### Data shown

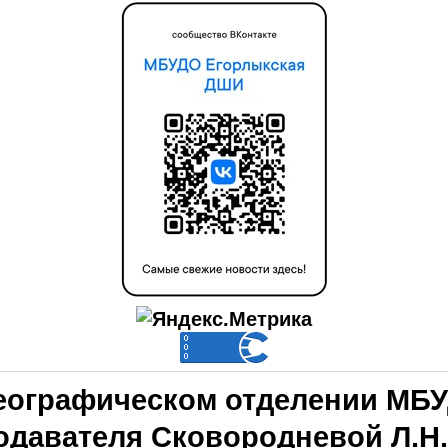
еографическом отделении МБ
одавателя Сковородневой Л.Н.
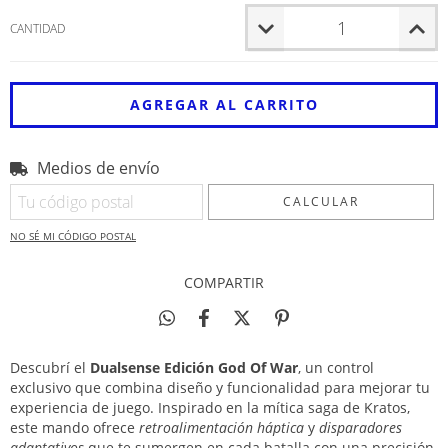
CANTIDAD
Medios de envío
Entregas para el CP:
CAMBIAR CP
CALCULAR
NO SÉ MI CÓDIGO POSTAL
COMPARTIR
Descubrí el
Dualsense Edición God Of War
, un control
exclusivo que combina diseño y funcionalidad para mejorar tu
experiencia de juego. Inspirado en la mítica saga de Kratos,
este mando ofrece
retroalimentación háptica
y
disparadores
adaptativos
que te sumergen en cada batalla con una precisión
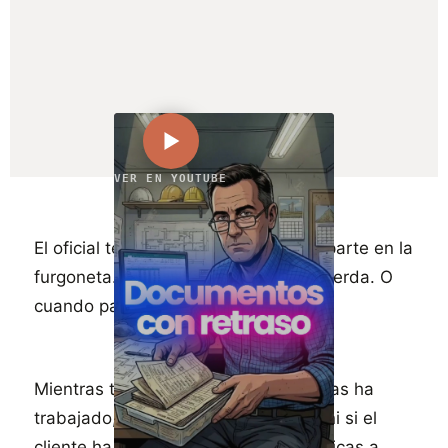
VER EN YOUTUBE
El oficial termina la jornada. Mete el parte en la
furgoneta. Y te lo trae cuando se acuerda. O
cuando pasas tú por la obra.
Mientras tanto no sabes cuántas horas ha
trabajado, qué materiales ha usado ni si el
cliente ha dado el visto bueno. Certificas a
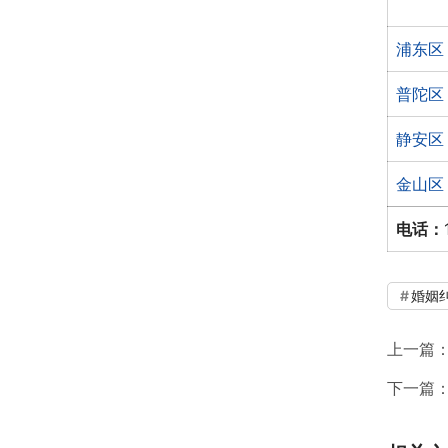
浦东区
普陀区
静安区
金山区
电话：
婚姻
上一篇
下一篇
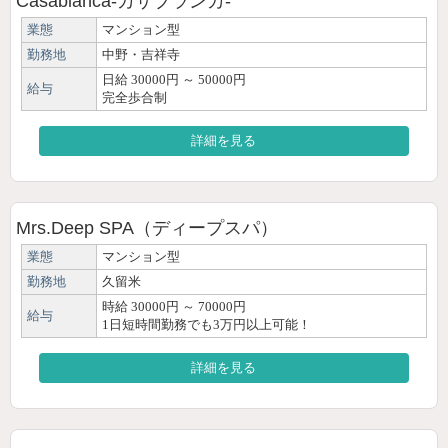
Casablanca-カサブランカ-
業態
マンション型
勤務地
中野・吉祥寺
日給 30000円 ～ 50000円
給与
完全歩合制
詳細を見る
Mrs.Deep SPA（ディープスパ）
業態
マンション型
勤務地
久留米
時給 30000円 ～ 70000円
給与
1日短時間勤務でも3万円以上可能！
詳細を見る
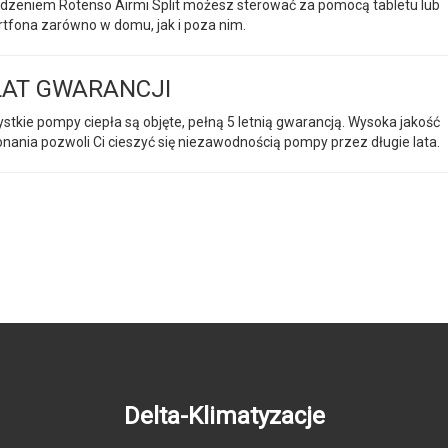
dzeniem Rotenso Airmi Split możesz sterować za pomocą tabletu lub
tfona zarówno w domu, jak i poza nim.
LAT GWARANCJI
stkie pompy ciepła są objęte, pełną 5 letnią gwarancją. Wysoka jakość
nania pozwoli Ci cieszyć się niezawodnością pompy przez długie lata.
Delta-Klimatyzacje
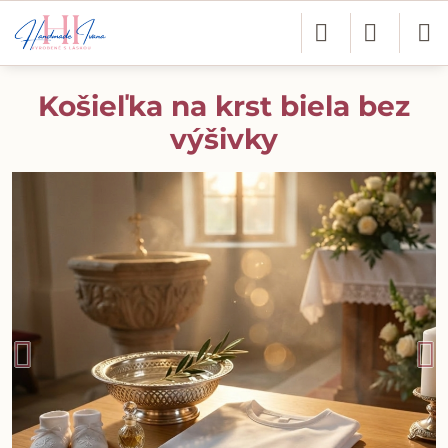
Košieľka na krst biela bez
výšivky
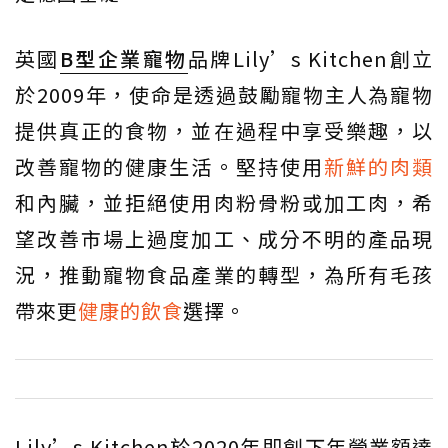
英國
B型企業
寵物
品牌Lily’s Kitchen創立
於2009年，使命是透過鼓勵寵物主人為寵物
提供真正的食物，並在過程中享受樂趣，以
改善寵物的健康生活。堅持使用
新鮮的肉類
和內臟，並拒絕使用肉粉骨粉或加工肉，希
望改善市場上過度加工、成分不明的產品現
況，推動寵物食品產業的轉型，為所有毛孩
帶來更
健康的飲食
選擇。
Lily’s Kitchen於2020年即創下年營業額達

### Problem details
Give the data again exactly as written, with no pictures included.

### Answer box
еографическом отделении МБ
одавателя Сковородневой Л.Н.
CANTIDAD
Medios de envío
Entregas para el CP:
CAMBIAR CP
CALCULAR
NO SÉ MI CÓDIGO POSTAL
COMPARTIR
Descubrí el
Dualsense Edición God Of War
, un control
exclusivo que combina diseño y funcionalidad para mejorar tu
experiencia de juego. Inspirado en la mítica saga de Kratos,
este mando ofrece
retroalimentación háptica
y
disparadores
adaptativos
que te sumergen en cada batalla con una precisión
VER EN YOUTUBE
El oficial termina la jornada. Mete el parte en la
furgoneta. Y te lo trae cuando se acuerda. O
cuando pasas tú por la obra.
Mientras tanto no sabes cuántas horas ha
trabajado, qué materiales ha usado ni si el
cliente ha dado el visto bueno. Certificas a
浦东区
普陀区
静安区
金山区
电话：
婚姻
上一篇
下一篇
Casablanca-カサブランカ-
業態
マンション型
勤務地
中野・吉祥寺
日給 30000円 ～ 50000円
給与
完全歩合制
詳細を見る
Mrs.Deep SPA（ディープスパ）
業態
マンション型
勤務地
久留米
時給 30000円 ～ 70000円
給与
1日短時間勤務でも3万円以上可能！
詳細を見る
dzeniem Rotenso Airmi Split możesz sterować za pomocą tabletu lub
tfona zarówno w domu, jak i poza nim.
LAT GWARANCJI
stkie pompy ciepła są objęte, pełną 5 letnią gwarancją. Wysoka jakość
nania pozwoli Ci cieszyć się niezawodnością pompy przez długie lata.
Delta-Klimatyzacje
Košieľka na krst biela bez
výšivky
英國
B型企業
寵物
品牌Lily’s Kitchen創立
於2009年，使命是透過鼓勵寵物主人為寵物
提供真正的食物，並在過程中享受樂趣，以
改善寵物的健康生活。堅持使用
新鮮的肉類
和內臟，並拒絕使用肉粉骨粉或加工肉，希
望改善市場上過度加工、成分不明的產品現
況，推動寵物食品產業的轉型，為所有毛孩
帶來更
健康的飲食
選擇。
Lily’s Kitchen於2020年即創下年營業額達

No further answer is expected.